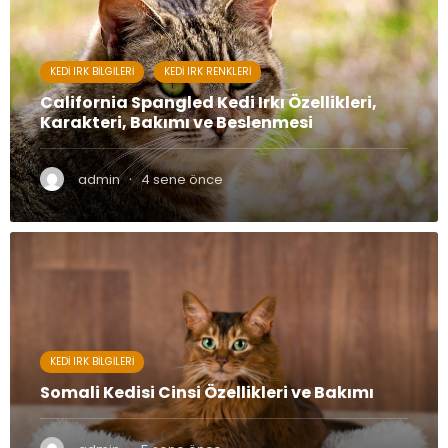
KEDI IRK BILGILERI
KEDI IRK RENKLERI
California Spangled Kedi Irkı Özellikleri,
Karakteri, Bakımı ve Beslenmesi
·
admin
4 sene önce
KEDI IRK BILGILERI
Somali Kedisi Cinsi Özellikleri ve Bakımı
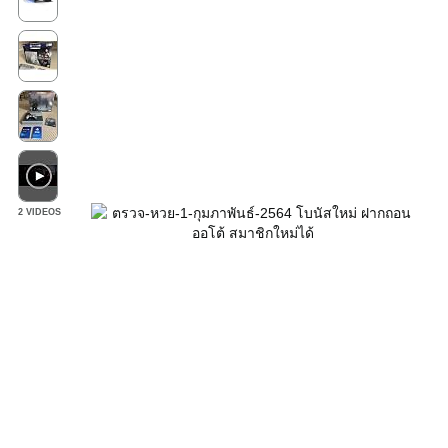
2 VIDEOS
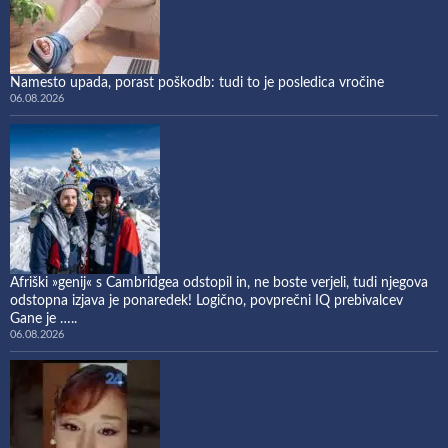
Namesto upada, porast poškodb: tudi to je posledica vročine
06.08.2026
Afriški »genij« s Cambridgea odstopil in, ne boste verjeli, tudi njegova
odstopna izjava je ponaredek! Logično, povprečni IQ prebivalcev
Gane je …..
06.08.2026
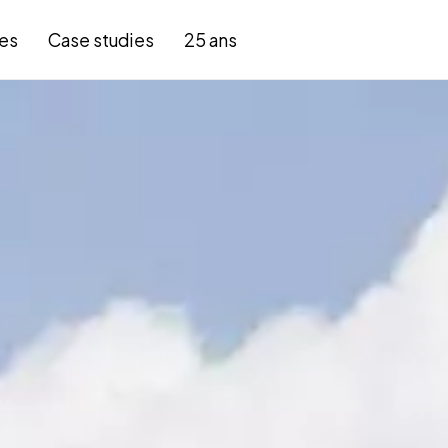
es
Case studies
25 ans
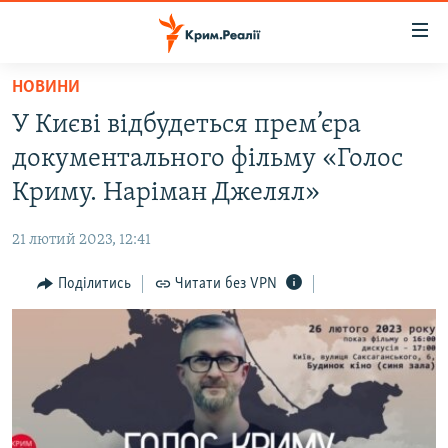
Доступність
посилання
Перейти
НОВИНИ
до
НОВИНИ
У Києві відбудеться прем’єра
основного
ВОДА.КРИМ
матеріалу
документального фільму «Голос
ВІДЕО ТА ФОТО
Перейти
Криму. Наріман Джелял»
до
ПОЛІТИКА
основної
21 лютий 2023, 12:41
БЛОГИ
навігації
Перейти
Поділитись
Читати без VPN
ПОГЛЯД
до
ІНТЕРВ'Ю
пошуку
ВСЕ ЗА ДЕНЬ
СПЕЦПРОЕКТИ
ЯК ОБІЙТИ БЛОКУВАННЯ
ДЕПОРТАЦІЯ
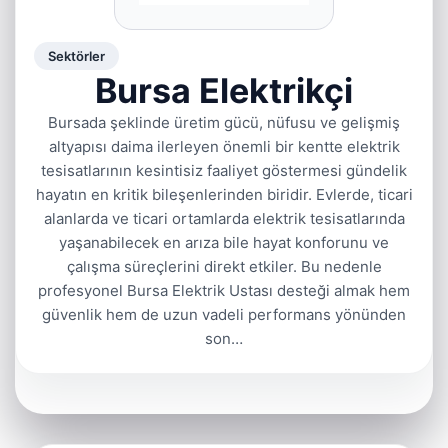
Sektörler
Bursa Elektrikçi
Bursada şeklinde üretim gücü, nüfusu ve gelişmiş
altyapısı daima ilerleyen önemli bir kentte elektrik
tesisatlarının kesintisiz faaliyet göstermesi gündelik
hayatın en kritik bileşenlerinden biridir. Evlerde, ticari
alanlarda ve ticari ortamlarda elektrik tesisatlarında
yaşanabilecek en arıza bile hayat konforunu ve
çalışma süreçlerini direkt etkiler. Bu nedenle
profesyonel Bursa Elektrik Ustası desteği almak hem
güvenlik hem de uzun vadeli performans yönünden
son…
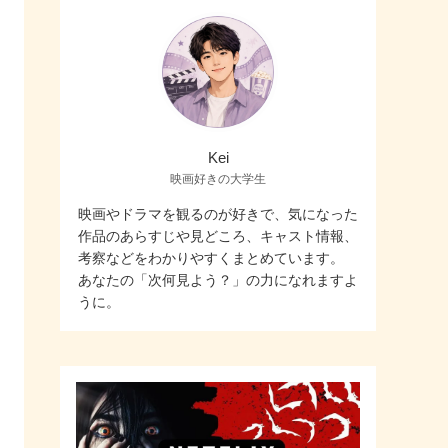
Kei
映画好きの大学生
映画やドラマを観るのが好きで、気になった
作品のあらすじや見どころ、キャスト情報、
考察などをわかりやすくまとめています。
あなたの「次何見よう？」の力になれますよ
うに。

::::

__Task details__
Nothing but the lines from the one containing "çalışma süreçlerini direkt" through the final line of the entries above should be given again, each exactly as written; omit the pictures.

__Reply__
çalışma süreçlerini direkt etkiler. Bu nedenle
profesyonel Bursa Elektrik Ustası desteği almak hem
güvenlik hem de uzun vadeli performans yönünden
son…
Kei
映画好きの大学生
映画やドラマを観るのが好きで、気になった
作品のあらすじや見どころ、キャスト情報、
考察などをわかりやすくまとめています。
あなたの「次何見よう？」の力になれますよ
うに。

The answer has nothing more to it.